Katherina sat at her father’s desk. Though she had been home for half an hour, she still felt slightly breathless, as if she had fled something terrifying and only just found refuge. She felt foolish now, having left the café so abruptly and run back to her father’s house. The people in the restaurant must have thought she was crazy. What was she running from anyhow?

She shook her head in a sort of internal dialogue. Two weeks before, she had been so sure of herself. She knew where she had come from and where all signs indicated she was going. But the floor seemed to have dropped away from under her. The man who had been the rock on which she had built her identity had been living a lie before he killed himself, and now a woman she had just met claimed to know her deepest desires. What were her deepest desires, anyhow? She wasn’t ready to explore that darkness.

She glanced around the room, at Sergei Marow’s books and records, and the journal of his life, and laughed bitterly. Her plight was so trivial, so banal compared to his. He—his whole generation, in fact—had looked into the abyss, had seen cruelty and evil in its pure, uncompromised form, while all she had to anguish over was flirtation. She felt suddenly ashamed, wallowing in her silly fears when in front of her lay his chronicle of cataclysm. She owed him her respect and her attention, so she opened the journal again to where she had left off.

 

January 29, 1944

The Russians have broken through to Leningrad. Incredible, that the Germans besieged the city for nearly 900 days. I get sick thinking of what it was like to be locked inside, trying to survive on the tiny trickle of food brought across Lake Ladoga. There are stories already now of people living on snow and sawdust, and Moscow reports that some million people died of starvation. What has happened to my cousins, I wonder. Kyril and Irena, I think they were called. Most likely they’re soldiers now, but what about the others? Strange, you go to war thinking that the people back home somehow stay safe.
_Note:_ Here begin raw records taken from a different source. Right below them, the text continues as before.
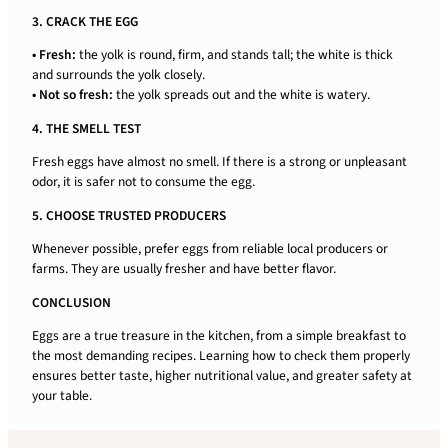
3. CRACK THE EGG
• Fresh:
the yolk is round, firm, and stands tall; the white is thick
and surrounds the yolk closely.
• Not so fresh:
the yolk spreads out and the white is watery.
4. THE SMELL TEST
Fresh eggs have almost no smell. If there is a strong or unpleasant
odor, it is safer not to consume the egg.
5. CHOOSE TRUSTED PRODUCERS
Whenever possible, prefer eggs from reliable local producers or
farms. They are usually fresher and have better flavor.
CONCLUSION
Eggs are a true treasure in the kitchen, from a simple breakfast to
the most demanding recipes. Learning how to check them properly
ensures better taste, higher nutritional value, and greater safety at
your table.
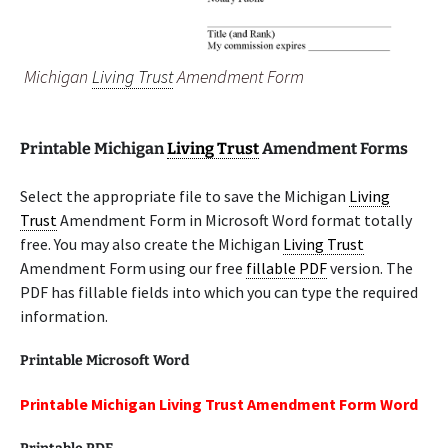
Michigan
Living Trust
Amendment Form
Printable Michigan
Living Trust
Amendment Forms
Select the appropriate file to save the Michigan
Living
Trust
Amendment Form in Microsoft Word format totally
free. You may also create the Michigan
Living Trust
Amendment Form using our free
fillable PDF
version. The
PDF has fillable fields into which you can type the required
information.
Printable Microsoft Word
Printable Michigan Living Trust Amendment Form Word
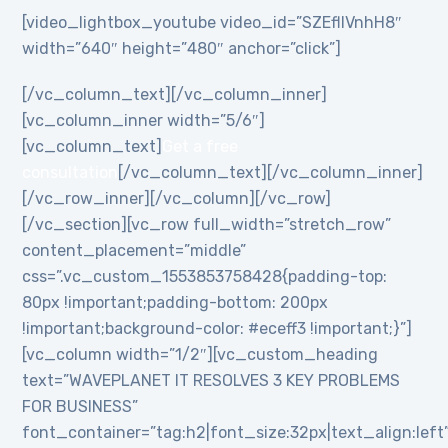
[video_lightbox_youtube video_id=”SZEflIVnhH8″
width=”640″ height=”480″ anchor=”click”]
[/vc_column_text][/vc_column_inner]
[vc_column_inner width=”5/6″]
[vc_column_text]
Get a free
consultation
[/vc_column_text][/vc_column_inner]
[/vc_row_inner][/vc_column][/vc_row]
[/vc_section][vc_row full_width=”stretch_row”
content_placement=”middle”
css=”.vc_custom_1553853758428{padding-top:
80px !important;padding-bottom: 200px
!important;background-color: #eceff3 !important;}”]
[vc_column width=”1/2″][vc_custom_heading
text=”WAVEPLANET IT RESOLVES 3 KEY PROBLEMS
FOR BUSINESS”
font_container=”tag:h2|font_size:32px|text_align:left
The retreating Germans wrecked the Catherine and Alexander Palaces and destroyed most of the other historical structures in the Tsar’s park at Tsarskoe Selo. Even the Bolsheviks didn’t do that.

February 2, 1944

It’s been a year exactly since Stalingrad. Hollow nausea when I remember, and yet I can’t get the images out of my mind. Karlovsky tormenting me with a cruel choice. Then the devil’s gauntlet on the floor. Accusing me. Will this weight ever be lifted from my chest?

February 14, 1944

Headquarters has moved the medical staff again, following Commander Chuikov’s troops westward. I’m slowly heading back to Germany. Back to what, I wonder.

There are round-the-clock bombings of Berlin now. The US Air Force bombs during daylight and the RAF at night. Dr. Tchelechev was gleeful at the news. I keep thinking of my parents. Are they still alive? Joining the Red Army, I have betrayed them too. Will Berlin surrender? Probably not, and so I will be part of a military storm that may destroy it.

March 24, 1944

Transferred to Poznan but was called on again by Commdr. Chuikov. His hands are infected again. When he lets them get dirty we go through the same round. He’s a simple man and thinks of munitions, not microorganisms. They both can kill, just as painfully.
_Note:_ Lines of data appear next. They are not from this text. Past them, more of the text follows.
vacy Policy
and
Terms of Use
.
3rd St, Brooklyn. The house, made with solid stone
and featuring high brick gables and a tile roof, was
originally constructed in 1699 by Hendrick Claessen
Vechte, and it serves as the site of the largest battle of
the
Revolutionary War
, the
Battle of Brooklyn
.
I’ve treated him off and on for over a year now, in the beginning daily, now maybe once every two weeks. Although the men like him a lot and he is almost fatherly to them, he’s never talked much to me, except about his disease. I can’t blame him; he knows I came from the other side. But having your hands held for over a year does form a kind of bond. Out of nowhere he asked, “When the war’s over, what will you tell your children? ”

I was caught off guard. “Assuming I survive so long, I can’t imagine having children. Not after all the horrors I’ve seen. ”

He shook his head. “The horrors are why we must have children. To have hope. ”

I had no hope, but had to answer something. “I’ll tell them about the hero I was privileged to serve. ”

He was no fool. “What a liar you are, ” he said, and cuffed me on the shoulder. “You serve me because the alternative is captivity. Now get out of here and go save more of my soldiers’ lives. ”

It made me think. What would I say to my children? “Don’t be like me, ” I’d say to them. “Show more courage than I did. ”

April 8, 1944

We are meeting partisans now as we move west. Sometimes small bands of men who fled to avoid being rounded up for slave labor in the Reich or for forced service in the Wehrmacht. Half guerilla fighters and half bandits, they’ve spent the years derailing trains, disrupting German supply lines, and are a world unto themselves.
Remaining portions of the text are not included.